Stored data entries:
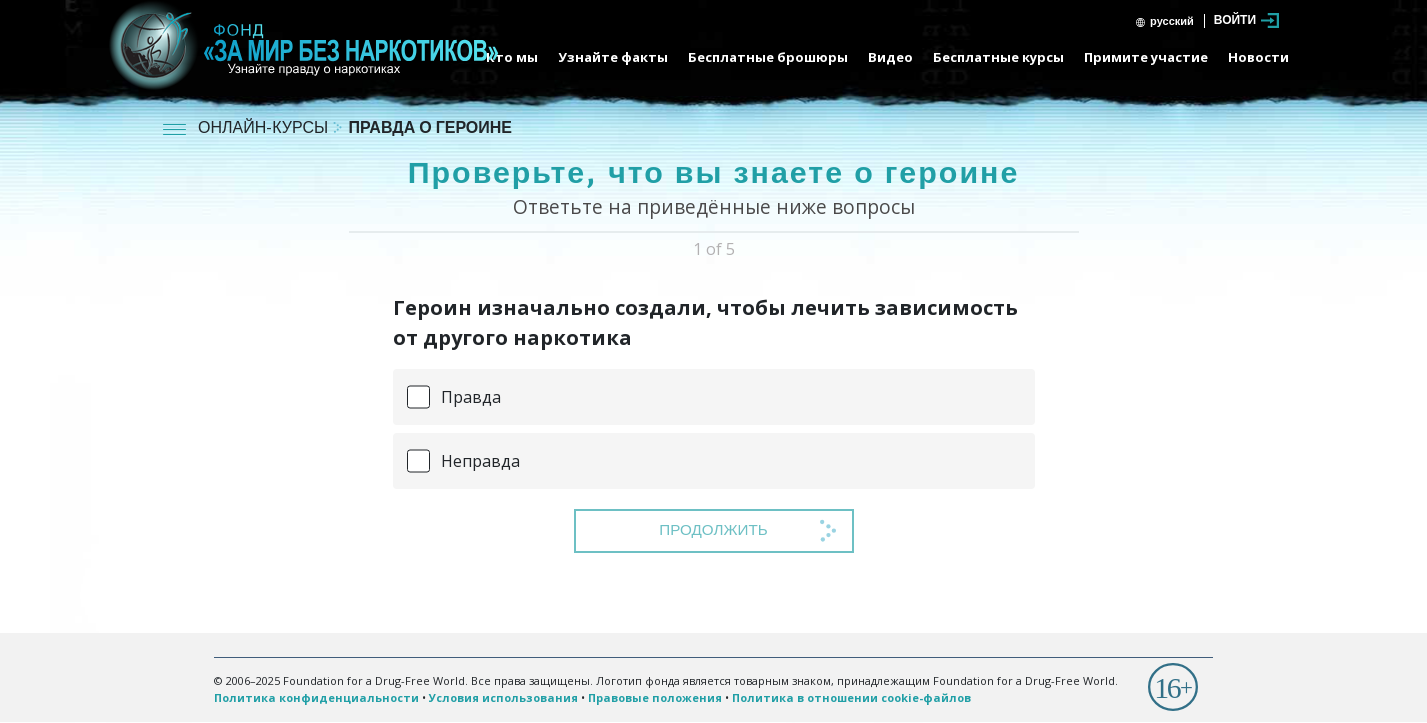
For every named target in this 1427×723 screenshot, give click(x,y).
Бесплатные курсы (998, 57)
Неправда (480, 461)
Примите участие (1146, 57)
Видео (890, 57)
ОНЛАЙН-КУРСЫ (265, 129)
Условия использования (503, 697)
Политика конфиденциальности (316, 697)
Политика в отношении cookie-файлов (851, 697)
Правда (471, 397)
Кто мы (512, 57)
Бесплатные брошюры (768, 57)
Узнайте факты (613, 57)
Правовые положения (655, 697)
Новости (1258, 57)
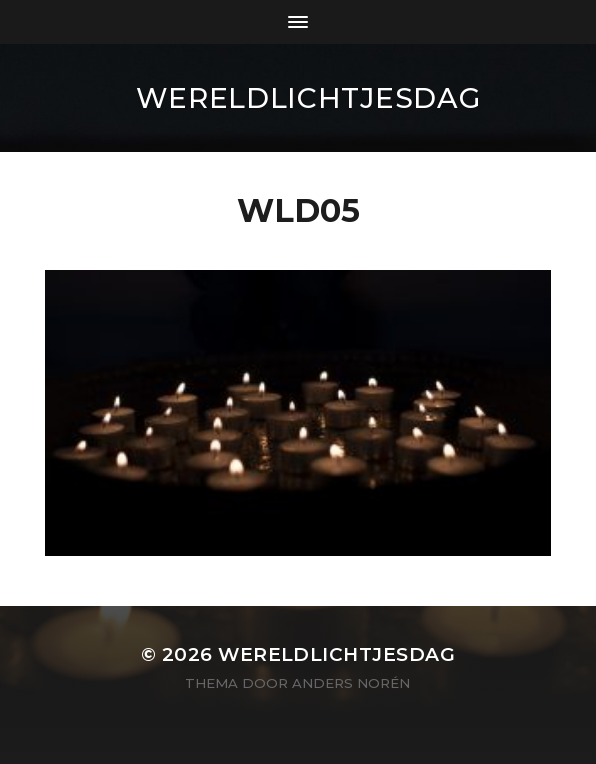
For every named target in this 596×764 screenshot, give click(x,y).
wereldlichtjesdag (308, 98)
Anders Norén (351, 683)
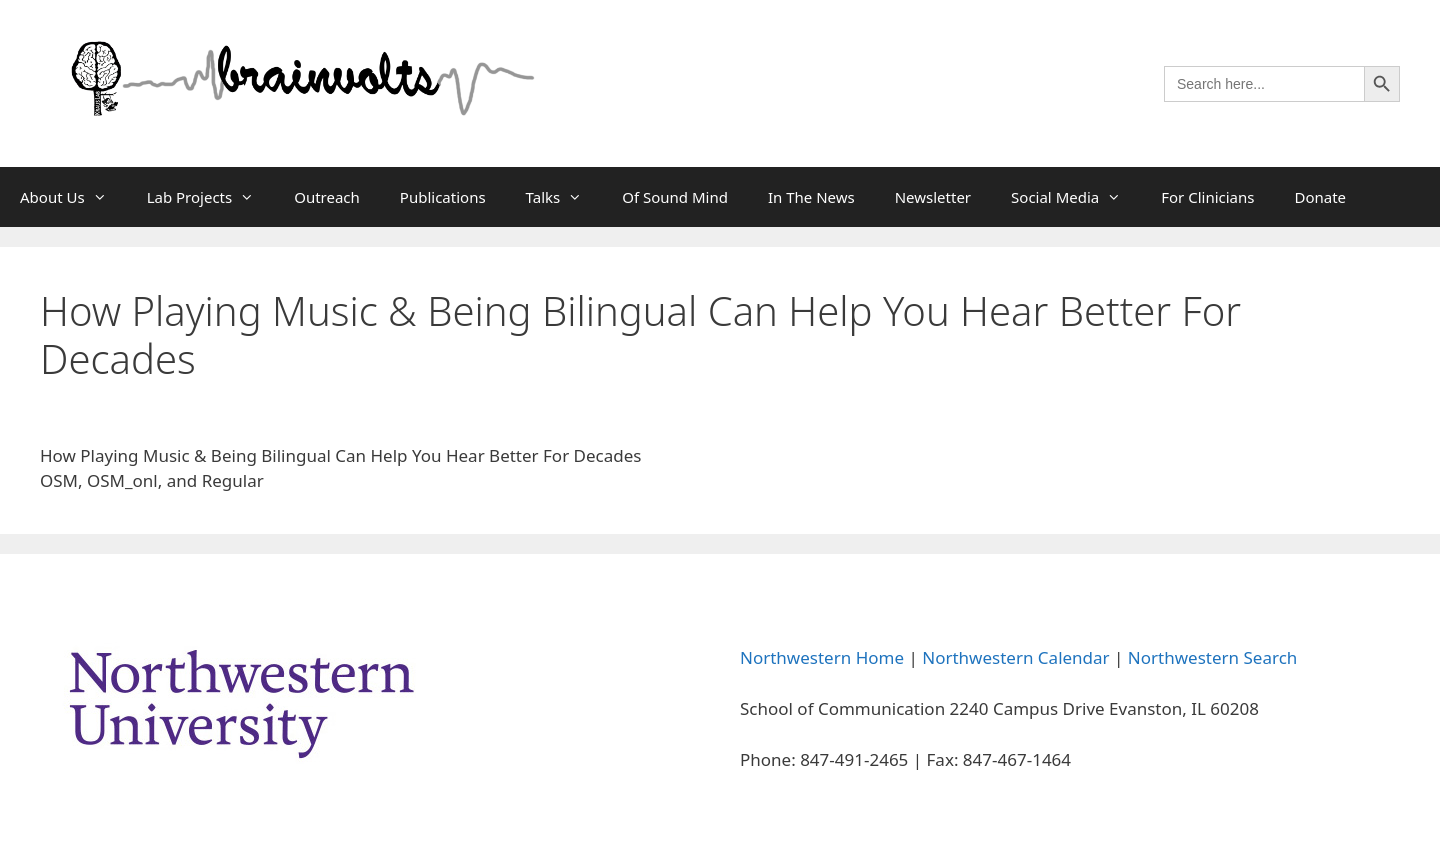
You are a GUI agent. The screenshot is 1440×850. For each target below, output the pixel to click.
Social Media (1076, 197)
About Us (73, 197)
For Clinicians (1207, 197)
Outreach (327, 197)
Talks (564, 197)
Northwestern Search (1212, 657)
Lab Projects (211, 197)
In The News (811, 197)
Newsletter (933, 197)
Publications (443, 197)
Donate (1320, 197)
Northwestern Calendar (1015, 657)
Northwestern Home (822, 657)
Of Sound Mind (675, 197)
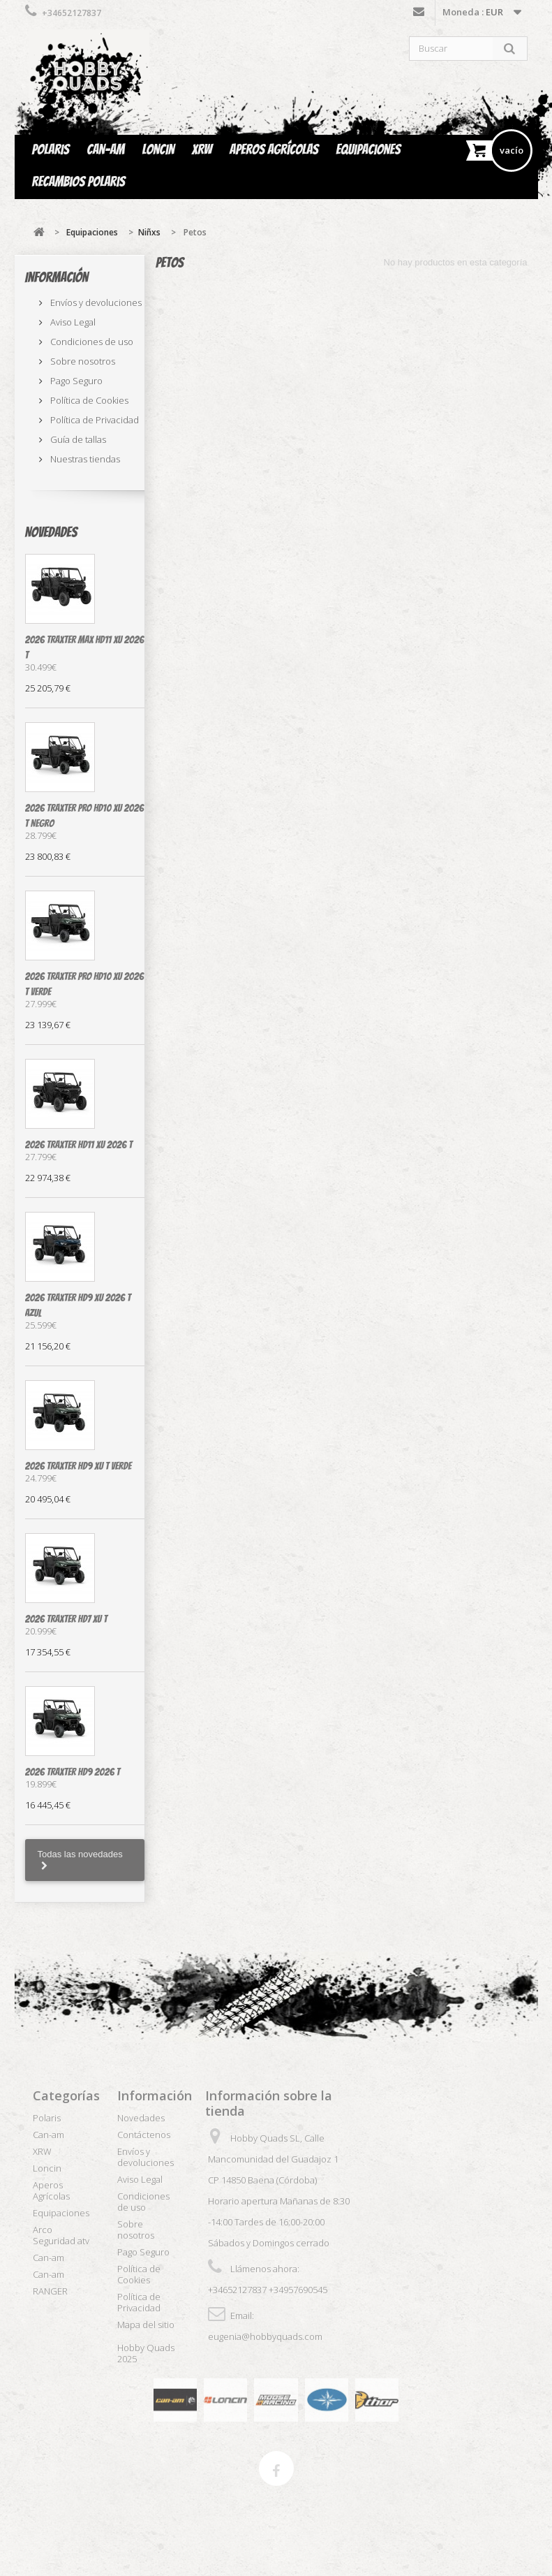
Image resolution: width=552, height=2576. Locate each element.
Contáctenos (419, 14)
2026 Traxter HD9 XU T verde (78, 1466)
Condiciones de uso (90, 341)
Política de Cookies (88, 400)
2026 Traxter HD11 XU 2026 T (79, 1144)
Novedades (51, 532)
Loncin (158, 149)
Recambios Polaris (79, 181)
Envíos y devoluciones (95, 302)
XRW (202, 149)
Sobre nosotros (81, 361)
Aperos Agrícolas (274, 149)
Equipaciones (368, 149)
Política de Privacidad (93, 420)
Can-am (105, 149)
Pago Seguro (75, 380)
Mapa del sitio (145, 2324)
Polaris (51, 149)
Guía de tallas (77, 439)
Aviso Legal (72, 322)
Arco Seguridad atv (61, 2235)
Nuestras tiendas (84, 459)
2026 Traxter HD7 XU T (66, 1619)
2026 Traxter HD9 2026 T (72, 1772)
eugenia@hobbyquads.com (265, 2336)
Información (57, 277)
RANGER (50, 2291)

• _Your assignment_
Output only the lines above from the line that holds "Примите участие (1146, 57)" through the line that holds "For every named target in this 596×764", both ends included, and exclude pictures.

• _Solution to this problem_
Примите участие (1146, 57)
Видео (890, 57)
ОНЛАЙН-КУРСЫ (265, 129)
Условия использования (503, 697)
Политика конфиденциальности (316, 697)
Политика в отношении cookie-файлов (851, 697)
Правда (471, 397)
Кто мы (512, 57)
Бесплатные брошюры (768, 57)
Узнайте факты (613, 57)
Правовые положения (655, 697)
Новости (1258, 57)
For every named target in this 596×764 screenshot, give click(x,y).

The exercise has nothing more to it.